→ TASK TO COMPLETE
Give the records again exactly as written. Leave out the pictures.

○ ○ ○ ○ ○

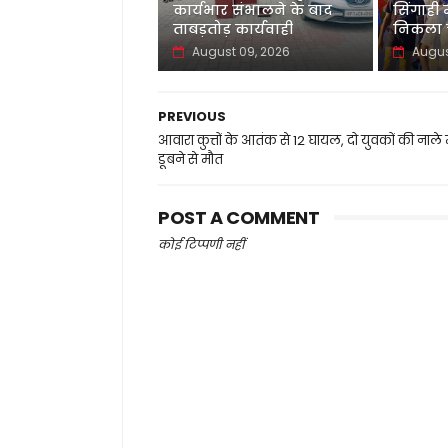
कार्यभार संभालने के बाद
सिंगाही
ताबड़तोड़ कार्यवाही
निकला च
August 09, 2026
Augus
PREVIOUS
आवारा कुत्तों के आतंक से 12 घायल, दो युवकों की नाले म
डूबने से मौत
POST A COMMENT
कोई टिप्पणी नहीं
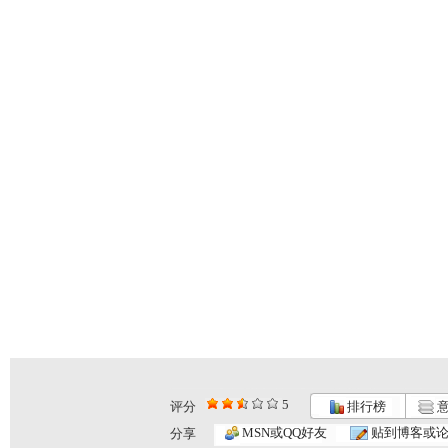
5
评分
排行榜
意
MSN或QQ好友
贴到博客或
分享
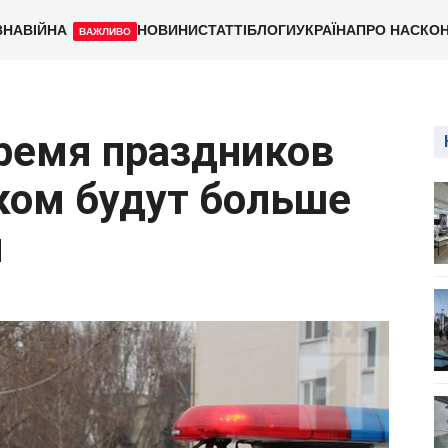
ВНА
ВІЙНА
НОВИНИ
СТАТТІ
БЛОГИ
УКРАЇНА
ПРО НАС
КОН
ВАЖЛИВО
ремя праздников
ком будут больше
й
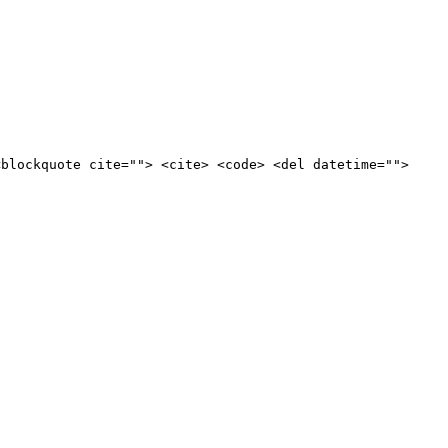
<blockquote cite=""> <cite> <code> <del datetime="">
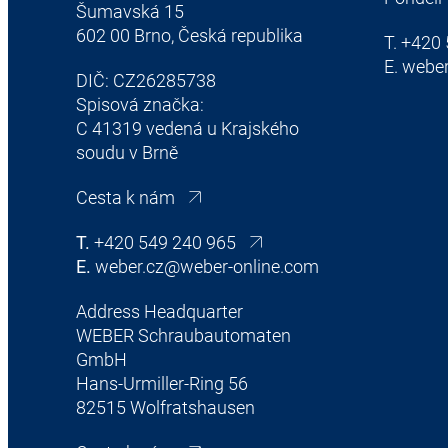
Šumavská 15
602 00 Brno, Česká republika
T.
+420 
E.
weber
DIČ: CZ26285738
Spisová značka:
C 41319 vedená u Krajského
soudu v Brně
Cesta k nám
T.
+420 549 240 965
E.
weber.cz@weber-online.com
Address Headquarter
WEBER Schraubautomaten
GmbH
Hans-Urmiller-Ring 56
82515 Wolfratshausen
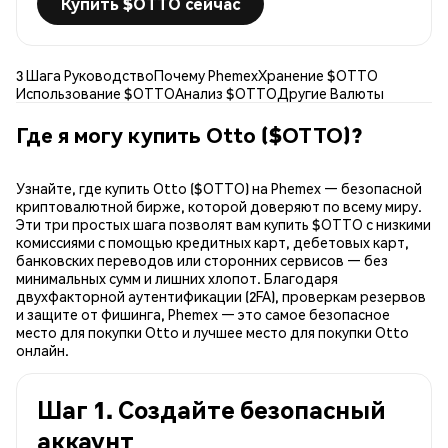
Купить $OTTO сейчас
3 Шага Руководство
Почему Phemex
Хранение $OTTO
Использование $OTTO
Анализ $OTTO
Другие Валюты
Где я могу купить Otto ($OTTO)?
Узнайте, где купить Otto ($OTTO) на Phemex — безопасной
криптовалютной бирже, которой доверяют по всему миру.
Эти три простых шага позволят вам купить $OTTO с низкими
комиссиями с помощью кредитных карт, дебетовых карт,
банковских переводов или сторонних сервисов — без
минимальных сумм и лишних хлопот. Благодаря
двухфакторной аутентификации (2FA), проверкам резервов
и защите от фишинга, Phemex — это самое безопасное
место для покупки Otto и лучшее место для покупки Otto
онлайн.
Шаг 1. Создайте безопасный
аккаунт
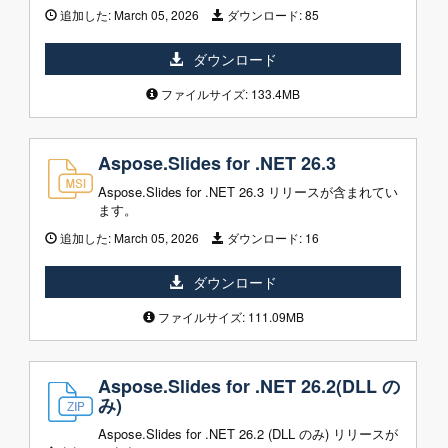
追加した:
March 05, 2026
ダウンロード:
85
ダウンロード
ファイルサイズ: 133.4MB
Aspose.Slides for .NET 26.3
Aspose.Slides for .NET 26.3 リリースが含まれてい
ます。
追加した:
March 05, 2026
ダウンロード:
16
ダウンロード
ファイルサイズ: 111.09MB
Aspose.Slides for .NET 26.2(DLL の
み)
Aspose.Slides for .NET 26.2 (DLL のみ) リリースが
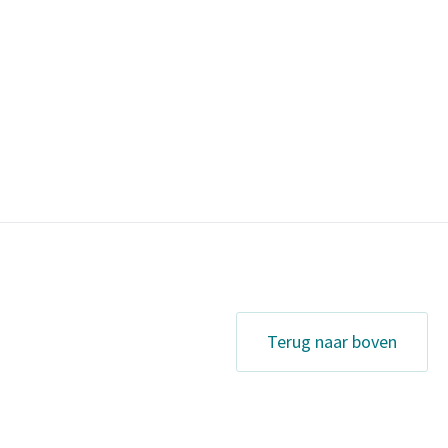
Terug naar boven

○ ○ ○ ○ ○

→ EXERCISE RESPONSE
कार्यभार संभालने के बाद
सिंगाही
ताबड़तोड़ कार्यवाही
निकला च
August 09, 2026
Augus
PREVIOUS
आवारा कुत्तों के आतंक से 12 घायल, दो युवकों की नाले म
डूबने से मौत
POST A COMMENT
कोई टिप्पणी नहीं
5
评分
排行榜
意
MSN或QQ好友
贴到博客或
分享
ВНА
ВІЙНА
НОВИНИ
СТАТТІ
БЛОГИ
УКРАЇНА
ПРО НАС
КОН
ВАЖЛИВО
ремя праздников
ком будут больше
й
<blockquote cite=""> <cite> <code> <del datetime="">
Šumavská 15
602 00 Brno, Česká republika
T.
+420 
E.
weber
DIČ: CZ26285738
Spisová značka:
C 41319 vedená u Krajského
soudu v Brně
Cesta k nám
T.
+420 549 240 965
E.
weber.cz@weber-online.com
Address Headquarter
WEBER Schraubautomaten
GmbH
Hans-Urmiller-Ring 56
82515 Wolfratshausen
Купить $OTTO сейчас
3 Шага Руководство
Почему Phemex
Хранение $OTTO
Использование $OTTO
Анализ $OTTO
Другие Валюты
Где я могу купить Otto ($OTTO)?
Узнайте, где купить Otto ($OTTO) на Phemex — безопасной
криптовалютной бирже, которой доверяют по всему миру.
Эти три простых шага позволят вам купить $OTTO с низкими
комиссиями с помощью кредитных карт, дебетовых карт,
банковских переводов или сторонних сервисов — без
минимальных сумм и лишних хлопот. Благодаря
двухфакторной аутентификации (2FA), проверкам резервов
и защите от фишинга, Phemex — это самое безопасное
место для покупки Otto и лучшее место для покупки Otto
онлайн.
Шаг 1. Создайте безопасный
аккаунт
追加した:
March 05, 2026
ダウンロード:
85
ダウンロード
ファイルサイズ: 133.4MB
Aspose.Slides for .NET 26.3
Aspose.Slides for .NET 26.3 リリースが含まれてい
ます。
追加した:
March 05, 2026
ダウンロード:
16
ダウンロード
ファイルサイズ: 111.09MB
Aspose.Slides for .NET 26.2(DLL の
み)
Aspose.Slides for .NET 26.2 (DLL のみ) リリースが
Terug naar boven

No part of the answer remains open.